Ovviamente non intendo parlarvi del fondoschiena, sebbene alcune stelle in calzamaglia spesso ne mostrino di notevoli, ma proprio di tutta la parte posteriore del corpo che, sovente nascosta alla vista del pubblico, ricopre invece un ruolo fondamentale nel sostegno del movimento, nell’espressività della sua dinamica spaziale e soprattutto come fulcro di forza per i port de bras.

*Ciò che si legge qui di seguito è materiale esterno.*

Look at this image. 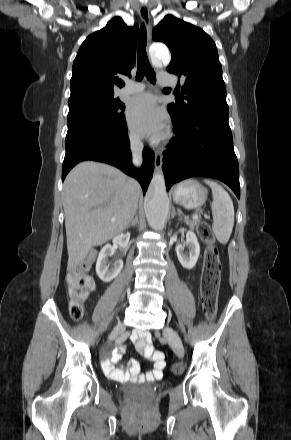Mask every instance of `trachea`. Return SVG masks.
Returning <instances> with one entry per match:
<instances>
[{
  "label": "trachea",
  "mask_w": 291,
  "mask_h": 440,
  "mask_svg": "<svg viewBox=\"0 0 291 440\" xmlns=\"http://www.w3.org/2000/svg\"><path fill=\"white\" fill-rule=\"evenodd\" d=\"M146 44H147V33L144 24H142L139 32V41L137 48V75L136 79L141 80L144 75L147 79L155 84L156 83V74L152 69L147 53H146Z\"/></svg>",
  "instance_id": "3493384b"
}]
</instances>
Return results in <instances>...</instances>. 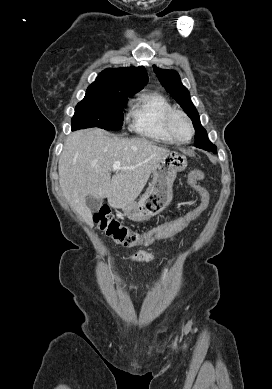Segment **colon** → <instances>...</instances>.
Instances as JSON below:
<instances>
[{"mask_svg": "<svg viewBox=\"0 0 272 389\" xmlns=\"http://www.w3.org/2000/svg\"><path fill=\"white\" fill-rule=\"evenodd\" d=\"M203 179L204 173L197 169L192 170L188 176L190 187L198 194L201 200L198 207L147 231L137 232L122 226L108 207H102L97 211L93 215V220L108 236L125 247L149 245L156 240L174 236L196 221L206 210L209 195L200 185Z\"/></svg>", "mask_w": 272, "mask_h": 389, "instance_id": "colon-1", "label": "colon"}]
</instances>
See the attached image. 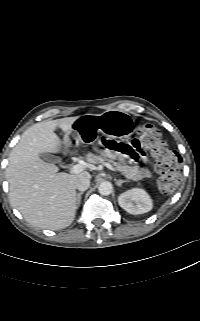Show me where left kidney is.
<instances>
[{"label":"left kidney","instance_id":"5707ae66","mask_svg":"<svg viewBox=\"0 0 200 321\" xmlns=\"http://www.w3.org/2000/svg\"><path fill=\"white\" fill-rule=\"evenodd\" d=\"M118 203L120 207L133 215L149 212L153 207L149 195L139 188H133L122 193L118 197Z\"/></svg>","mask_w":200,"mask_h":321}]
</instances>
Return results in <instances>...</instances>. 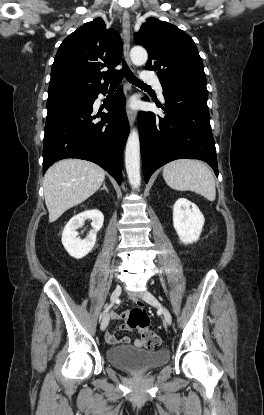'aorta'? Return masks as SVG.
<instances>
[{
  "mask_svg": "<svg viewBox=\"0 0 264 415\" xmlns=\"http://www.w3.org/2000/svg\"><path fill=\"white\" fill-rule=\"evenodd\" d=\"M130 57L134 64H144L148 59L147 51L140 46L133 47L130 51ZM125 166L128 180L131 186L136 189L140 186V143L139 135L136 129L130 131L126 149H125Z\"/></svg>",
  "mask_w": 264,
  "mask_h": 415,
  "instance_id": "obj_1",
  "label": "aorta"
}]
</instances>
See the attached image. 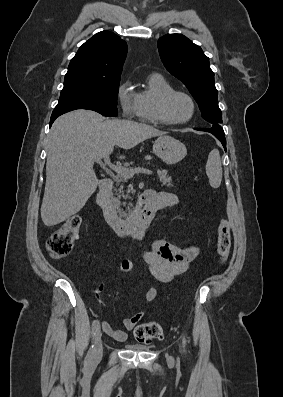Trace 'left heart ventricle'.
<instances>
[{
	"label": "left heart ventricle",
	"instance_id": "obj_1",
	"mask_svg": "<svg viewBox=\"0 0 283 397\" xmlns=\"http://www.w3.org/2000/svg\"><path fill=\"white\" fill-rule=\"evenodd\" d=\"M191 113V104L183 96L173 97L168 104V115L173 120H182Z\"/></svg>",
	"mask_w": 283,
	"mask_h": 397
}]
</instances>
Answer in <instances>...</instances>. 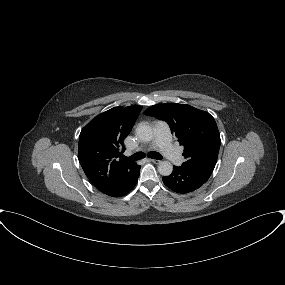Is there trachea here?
Wrapping results in <instances>:
<instances>
[{
    "label": "trachea",
    "instance_id": "1",
    "mask_svg": "<svg viewBox=\"0 0 285 285\" xmlns=\"http://www.w3.org/2000/svg\"><path fill=\"white\" fill-rule=\"evenodd\" d=\"M144 157H145V154H144V153H142V152H137V153L133 154V155L130 156V157H123V159H124V161H137V160H140V159H142V158H144ZM148 157H149V158H152V159H157V160H160V159L163 158L162 155H160V154L157 153V152H150V153L148 154Z\"/></svg>",
    "mask_w": 285,
    "mask_h": 285
}]
</instances>
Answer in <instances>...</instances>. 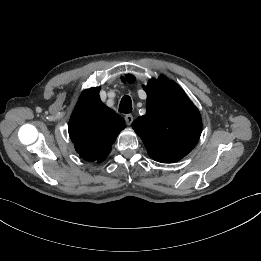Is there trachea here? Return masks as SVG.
I'll return each instance as SVG.
<instances>
[{
    "label": "trachea",
    "mask_w": 261,
    "mask_h": 261,
    "mask_svg": "<svg viewBox=\"0 0 261 261\" xmlns=\"http://www.w3.org/2000/svg\"><path fill=\"white\" fill-rule=\"evenodd\" d=\"M119 111L121 113H130L132 111V100L129 96H124L121 99Z\"/></svg>",
    "instance_id": "1"
}]
</instances>
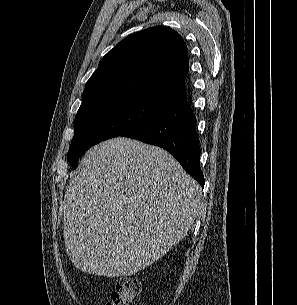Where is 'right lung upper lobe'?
I'll list each match as a JSON object with an SVG mask.
<instances>
[{
  "instance_id": "right-lung-upper-lobe-1",
  "label": "right lung upper lobe",
  "mask_w": 297,
  "mask_h": 305,
  "mask_svg": "<svg viewBox=\"0 0 297 305\" xmlns=\"http://www.w3.org/2000/svg\"><path fill=\"white\" fill-rule=\"evenodd\" d=\"M187 46L171 28L155 26L126 37L100 61L88 80L80 108L125 95L174 104L186 99Z\"/></svg>"
}]
</instances>
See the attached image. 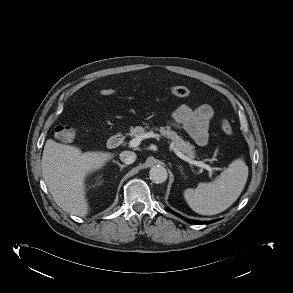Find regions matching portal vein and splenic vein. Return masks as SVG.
I'll list each match as a JSON object with an SVG mask.
<instances>
[{
	"instance_id": "portal-vein-and-splenic-vein-1",
	"label": "portal vein and splenic vein",
	"mask_w": 293,
	"mask_h": 293,
	"mask_svg": "<svg viewBox=\"0 0 293 293\" xmlns=\"http://www.w3.org/2000/svg\"><path fill=\"white\" fill-rule=\"evenodd\" d=\"M150 137H157V135H156V134H153V133H146V134H144V135L137 136L136 138H134L133 140H131V141L129 142V147H131V148L137 147V146L141 143V141H142L143 139L150 138ZM172 148H173L175 154H176L179 158H181V159H183V160H185V161H187V162H189V163H191V164H194V165H196V166H198V167L204 168V169H206V170L209 172L210 176L213 175L214 168H212V167L209 166L208 164H205V163L202 162V161L191 160L189 157H187L186 155H184L182 152H180V151H179L177 148H175L174 146H173Z\"/></svg>"
}]
</instances>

Personalmente amo molto il codice del balletto, lo trovo affascinante, un arcipelago di vocaboli, principi e logiche sintattiche che reggono ancora la sfida del tempo, organizzati come sono in un equilibrio perfetto di possibilità, tra cui anche quella di sovvertire quelle stesse regole che lo compongono, senza mai tradirne l’essenza. Il balletto non ha mai avuto paura di cambiare, ed è proprio questa la caratteristica che gli ha consentito di attraversare i secoli fino all’epoca odierna, nella quale si è spogliato di molti orpelli, abbandonando tutto ciò che lo appesantiva e lo relegava in una estetica non più in linea con la contemporaneità. È un linguaggio sempre nuovo ma che tuttavia riesce a non tradire mai sé stesso, attraverso un delicato processo di trasformazione che solo un vecchio saggio saprebbe compiere con tanta classe e coerenza.

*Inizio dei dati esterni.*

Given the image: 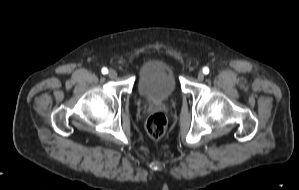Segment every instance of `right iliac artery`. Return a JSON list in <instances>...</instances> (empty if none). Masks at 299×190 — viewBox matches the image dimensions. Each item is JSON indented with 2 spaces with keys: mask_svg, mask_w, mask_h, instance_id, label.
<instances>
[{
  "mask_svg": "<svg viewBox=\"0 0 299 190\" xmlns=\"http://www.w3.org/2000/svg\"><path fill=\"white\" fill-rule=\"evenodd\" d=\"M101 72H102L103 74H107V73H108V69L104 67V68H102Z\"/></svg>",
  "mask_w": 299,
  "mask_h": 190,
  "instance_id": "obj_1",
  "label": "right iliac artery"
}]
</instances>
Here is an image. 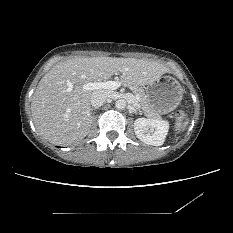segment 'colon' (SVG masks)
I'll return each instance as SVG.
<instances>
[{
    "instance_id": "1",
    "label": "colon",
    "mask_w": 233,
    "mask_h": 233,
    "mask_svg": "<svg viewBox=\"0 0 233 233\" xmlns=\"http://www.w3.org/2000/svg\"><path fill=\"white\" fill-rule=\"evenodd\" d=\"M185 117V112L181 109L177 110L175 113V128L178 130L181 128Z\"/></svg>"
}]
</instances>
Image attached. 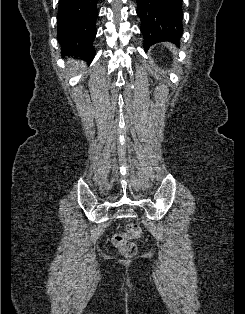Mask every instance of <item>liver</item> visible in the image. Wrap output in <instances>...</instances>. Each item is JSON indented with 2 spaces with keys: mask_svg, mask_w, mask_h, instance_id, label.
<instances>
[{
  "mask_svg": "<svg viewBox=\"0 0 245 314\" xmlns=\"http://www.w3.org/2000/svg\"><path fill=\"white\" fill-rule=\"evenodd\" d=\"M69 63H71L73 65V70L77 71L79 69V67L81 66V63L79 61L70 59Z\"/></svg>",
  "mask_w": 245,
  "mask_h": 314,
  "instance_id": "6515ba94",
  "label": "liver"
}]
</instances>
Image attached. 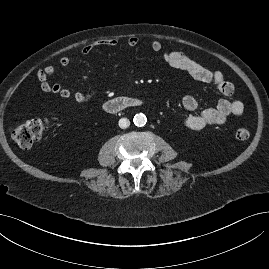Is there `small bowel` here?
<instances>
[{
	"mask_svg": "<svg viewBox=\"0 0 269 269\" xmlns=\"http://www.w3.org/2000/svg\"><path fill=\"white\" fill-rule=\"evenodd\" d=\"M136 37L127 39V46L134 48L138 45ZM118 40L115 38L103 39L97 42L86 44L82 48V54L88 56L98 46L116 47ZM150 48L154 52H161L163 61L170 67L186 72L193 79L204 82L213 83L224 96H231L234 93V85L225 79L220 71H212L195 60L191 59L182 51H172L166 48L159 40H153L150 43ZM60 65L64 69L70 68V59L67 56L60 58ZM55 73L53 65H47L37 71V81L41 90L47 94H57L62 98H73L77 102H89L96 96L95 90L82 92L79 90L64 87L59 83H53L50 78ZM182 106L187 111L195 110L198 106V101L193 95L183 97ZM245 111V106L240 100L220 99L216 106L208 108L196 115H190L183 119L182 124L191 130H200L209 125H223L230 116L242 115Z\"/></svg>",
	"mask_w": 269,
	"mask_h": 269,
	"instance_id": "obj_1",
	"label": "small bowel"
}]
</instances>
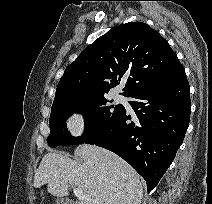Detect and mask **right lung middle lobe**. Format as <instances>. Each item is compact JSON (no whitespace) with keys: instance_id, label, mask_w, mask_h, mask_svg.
Listing matches in <instances>:
<instances>
[{"instance_id":"dd1d6c3e","label":"right lung middle lobe","mask_w":212,"mask_h":204,"mask_svg":"<svg viewBox=\"0 0 212 204\" xmlns=\"http://www.w3.org/2000/svg\"><path fill=\"white\" fill-rule=\"evenodd\" d=\"M107 102L105 96H100L52 109L48 144L51 147L81 144L100 132L124 110L121 104L109 106ZM75 112L85 115V132L81 137H72L66 128V119Z\"/></svg>"}]
</instances>
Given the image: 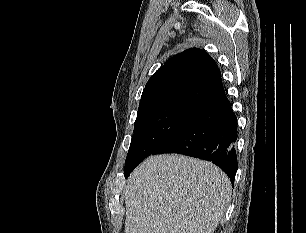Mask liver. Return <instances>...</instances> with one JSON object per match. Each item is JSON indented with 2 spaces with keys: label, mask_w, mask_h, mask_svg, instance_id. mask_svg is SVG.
<instances>
[{
  "label": "liver",
  "mask_w": 306,
  "mask_h": 233,
  "mask_svg": "<svg viewBox=\"0 0 306 233\" xmlns=\"http://www.w3.org/2000/svg\"><path fill=\"white\" fill-rule=\"evenodd\" d=\"M231 191L227 175L210 162L176 154L150 156L125 188V232L213 233Z\"/></svg>",
  "instance_id": "obj_1"
}]
</instances>
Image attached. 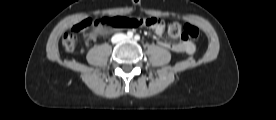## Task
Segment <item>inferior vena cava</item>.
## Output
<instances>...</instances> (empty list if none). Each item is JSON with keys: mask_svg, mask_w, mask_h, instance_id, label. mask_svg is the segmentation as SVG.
Wrapping results in <instances>:
<instances>
[{"mask_svg": "<svg viewBox=\"0 0 276 120\" xmlns=\"http://www.w3.org/2000/svg\"><path fill=\"white\" fill-rule=\"evenodd\" d=\"M125 39H126V35H124V34H115L112 37L111 41H112V43H118V42L123 41Z\"/></svg>", "mask_w": 276, "mask_h": 120, "instance_id": "obj_1", "label": "inferior vena cava"}]
</instances>
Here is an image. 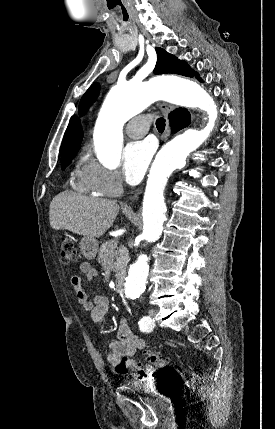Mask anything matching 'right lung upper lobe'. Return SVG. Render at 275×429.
Masks as SVG:
<instances>
[{
  "label": "right lung upper lobe",
  "mask_w": 275,
  "mask_h": 429,
  "mask_svg": "<svg viewBox=\"0 0 275 429\" xmlns=\"http://www.w3.org/2000/svg\"><path fill=\"white\" fill-rule=\"evenodd\" d=\"M83 137L81 125L79 121L73 117L70 121L60 149V154L62 157L77 154L80 143Z\"/></svg>",
  "instance_id": "1"
}]
</instances>
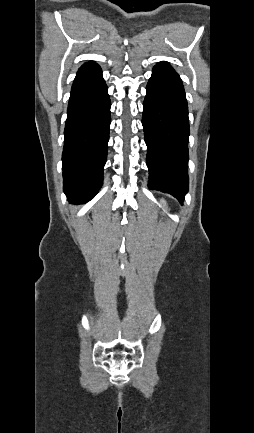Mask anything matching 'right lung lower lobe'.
Listing matches in <instances>:
<instances>
[{
    "label": "right lung lower lobe",
    "mask_w": 254,
    "mask_h": 433,
    "mask_svg": "<svg viewBox=\"0 0 254 433\" xmlns=\"http://www.w3.org/2000/svg\"><path fill=\"white\" fill-rule=\"evenodd\" d=\"M110 107L101 68L85 63L72 85L64 130L63 190L69 202L91 199L102 185Z\"/></svg>",
    "instance_id": "98d812e1"
}]
</instances>
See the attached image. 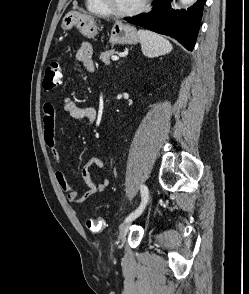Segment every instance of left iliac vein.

Quando si danza si è tesi tra uno spazio interno, del quale bisogna avere grande cura, ed uno spazio esterno, in direzione di un ‘altro’ verso il quale bisogna protrarsi con assoluta chiarezza. Agrippina Vaganova e Enrico Cecchetti hanno numerato ogni angolo e ogni fronte del quadrato nel quale il danzatore è inserito, tenendo conto non solo dello spazio davanti ma anche di quello dietro al corpo, e questo mi sembra un chiaro invito ad usare tutte le direzioni possibili quando si pensa ad una danza, senza riferirsi sempre e solo al fronte principale. Il motivo per cui poi abbiano scelto metodi di numerazione diversi rimane per me un mistero, utile solo a confondere le idee, quei mattacchioni, ma comunque se ne evince che lo spazio occupato dal danzatore è tridimensionale e non bidimensionale. Trovo attuale anche questo aspetto del codice, poiché nella contemporaneità spesso si danza in luoghi non convenzionali, in cui magari lo spazio scenico e quello riservato al pubblico non sono così definiti, ed è per questo che i coreografi sono portati ad immaginare una danza che possa essere contemplata da più punti di vista, infondendole una pregnanza drammaturgica una nuova luce al vecchio assetto logistico, tale da consentire ad ogni spettatore di assistere al proprio personale spettacolo, visibile solo da quella specifica posizione.

In questa ottica, e con la riverenza che si può riservare nel maneggiare un simile patrimonio, mi piace costruire sequenze per le lezioni che prevedano passaggi di schiena, o interi esercizi che cambiano continuamente fronte. Mi diverto a far impazzire i danzatori nel tentativo di essere precisi con direzioni, fronti e diagonali, e questo lavoro risveglia in loro la consapevolezza del lato ‘B’, che necessita di un suo canale espressivo e di ricevere istruzioni chiare. Spesso la schiena, in particolare la zona tra le scapole, che si trova in un punto cieco della nostra osservazione e percezione del corpo, viene irrigidita nel tentativo di trovare la forza necessaria per sostenere il movimento. Purtroppo se anche solo una parte del corpo si irrigidisce e non partecipa fluidamente al movimento, o sfugge alla consapevolezza, l’intero corpo e la danza stessa pagheranno per questo, perdendo in spontaneità e precisione. Un corpo rigido non produce una danza gradevole da guardare, ma al contrario, comunica fatica e un senso del limite a chi la osserva. Solo con una schiena liberata dalle tensioni non necessarie, possiamo rendere la nostra danza tridimensionale, conquistando lo spazio e trasformandolo in un paesaggio immaginativo che coinvolga lo spettatore, catturando i suoi sensi.